◆ GOAL OF THE EXERCISE ◆
The stretch from the line with "Últimas noticias" through the line with "contato@faculdadece" in the records below: write it out exactly, and nothing else.

◆ RECORDS TO PROCESS ◆
+ + + + + + +
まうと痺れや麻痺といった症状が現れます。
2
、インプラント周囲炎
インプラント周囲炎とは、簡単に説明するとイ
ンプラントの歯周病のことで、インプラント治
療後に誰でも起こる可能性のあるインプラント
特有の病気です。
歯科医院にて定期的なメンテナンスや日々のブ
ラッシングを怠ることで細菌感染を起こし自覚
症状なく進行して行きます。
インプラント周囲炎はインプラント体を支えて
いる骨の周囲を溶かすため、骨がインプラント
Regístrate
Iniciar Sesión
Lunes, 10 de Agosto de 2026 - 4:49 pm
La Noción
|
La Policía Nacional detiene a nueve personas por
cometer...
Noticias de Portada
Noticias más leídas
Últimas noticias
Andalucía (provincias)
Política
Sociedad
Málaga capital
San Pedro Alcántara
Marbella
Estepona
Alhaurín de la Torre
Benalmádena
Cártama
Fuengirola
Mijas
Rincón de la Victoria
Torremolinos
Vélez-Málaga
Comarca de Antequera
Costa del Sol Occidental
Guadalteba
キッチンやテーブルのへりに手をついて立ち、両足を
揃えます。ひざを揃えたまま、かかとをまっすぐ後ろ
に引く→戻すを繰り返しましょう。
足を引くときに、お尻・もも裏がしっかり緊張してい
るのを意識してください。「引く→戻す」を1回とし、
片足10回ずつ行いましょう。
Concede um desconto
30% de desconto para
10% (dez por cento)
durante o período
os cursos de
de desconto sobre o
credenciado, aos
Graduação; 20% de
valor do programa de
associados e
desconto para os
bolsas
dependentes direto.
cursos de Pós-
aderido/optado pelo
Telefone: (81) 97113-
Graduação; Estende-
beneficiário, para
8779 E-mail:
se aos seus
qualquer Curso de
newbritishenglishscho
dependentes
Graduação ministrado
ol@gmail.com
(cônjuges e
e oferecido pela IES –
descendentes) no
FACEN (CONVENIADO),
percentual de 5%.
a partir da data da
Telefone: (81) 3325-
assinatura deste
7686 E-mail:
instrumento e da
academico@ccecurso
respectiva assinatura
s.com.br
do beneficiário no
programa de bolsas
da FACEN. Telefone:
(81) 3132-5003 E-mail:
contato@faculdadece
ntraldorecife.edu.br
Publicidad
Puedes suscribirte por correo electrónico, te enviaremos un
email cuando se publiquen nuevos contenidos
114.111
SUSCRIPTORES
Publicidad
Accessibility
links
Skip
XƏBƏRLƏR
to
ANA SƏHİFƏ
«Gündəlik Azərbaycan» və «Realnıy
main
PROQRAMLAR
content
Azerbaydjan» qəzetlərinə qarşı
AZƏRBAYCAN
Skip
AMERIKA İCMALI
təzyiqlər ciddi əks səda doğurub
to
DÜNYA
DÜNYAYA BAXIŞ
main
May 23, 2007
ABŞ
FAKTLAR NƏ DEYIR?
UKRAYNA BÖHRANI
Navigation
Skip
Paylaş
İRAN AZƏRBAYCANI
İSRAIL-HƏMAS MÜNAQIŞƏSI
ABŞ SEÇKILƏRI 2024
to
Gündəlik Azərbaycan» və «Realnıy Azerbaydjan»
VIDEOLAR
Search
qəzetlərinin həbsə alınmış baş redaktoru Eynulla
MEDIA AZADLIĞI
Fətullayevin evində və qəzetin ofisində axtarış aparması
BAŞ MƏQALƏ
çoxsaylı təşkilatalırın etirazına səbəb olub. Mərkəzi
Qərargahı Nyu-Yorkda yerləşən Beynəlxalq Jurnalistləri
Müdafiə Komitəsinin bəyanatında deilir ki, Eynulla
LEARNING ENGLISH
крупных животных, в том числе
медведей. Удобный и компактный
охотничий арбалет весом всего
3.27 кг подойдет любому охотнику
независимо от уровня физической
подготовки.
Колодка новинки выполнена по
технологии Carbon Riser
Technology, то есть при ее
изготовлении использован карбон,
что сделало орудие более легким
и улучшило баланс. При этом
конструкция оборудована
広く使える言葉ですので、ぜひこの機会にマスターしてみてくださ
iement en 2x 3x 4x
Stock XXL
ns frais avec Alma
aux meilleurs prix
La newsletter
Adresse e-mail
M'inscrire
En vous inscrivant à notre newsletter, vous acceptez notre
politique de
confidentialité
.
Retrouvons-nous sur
+ + + + + + +
◆ YOUR RESPONSE ◆
Últimas noticias
Andalucía (provincias)
Política
Sociedad
Málaga capital
San Pedro Alcántara
Marbella
Estepona
Alhaurín de la Torre
Benalmádena
Cártama
Fuengirola
Mijas
Rincón de la Victoria
Torremolinos
Vélez-Málaga
Comarca de Antequera
Costa del Sol Occidental
Guadalteba
キッチンやテーブルのへりに手をついて立ち、両足を
揃えます。ひざを揃えたまま、かかとをまっすぐ後ろ
に引く→戻すを繰り返しましょう。
足を引くときに、お尻・もも裏がしっかり緊張してい
るのを意識してください。「引く→戻す」を1回とし、
片足10回ずつ行いましょう。
Concede um desconto
30% de desconto para
10% (dez por cento)
durante o período
os cursos de
de desconto sobre o
credenciado, aos
Graduação; 20% de
valor do programa de
associados e
desconto para os
bolsas
dependentes direto.
cursos de Pós-
aderido/optado pelo
Telefone: (81) 97113-
Graduação; Estende-
beneficiário, para
8779 E-mail:
se aos seus
qualquer Curso de
newbritishenglishscho
dependentes
Graduação ministrado
ol@gmail.com
(cônjuges e
e oferecido pela IES –
descendentes) no
FACEN (CONVENIADO),
percentual de 5%.
a partir da data da
Telefone: (81) 3325-
assinatura deste
7686 E-mail:
instrumento e da
academico@ccecurso
respectiva assinatura
s.com.br
do beneficiário no
programa de bolsas
da FACEN. Telefone:
(81) 3132-5003 E-mail:
contato@faculdadece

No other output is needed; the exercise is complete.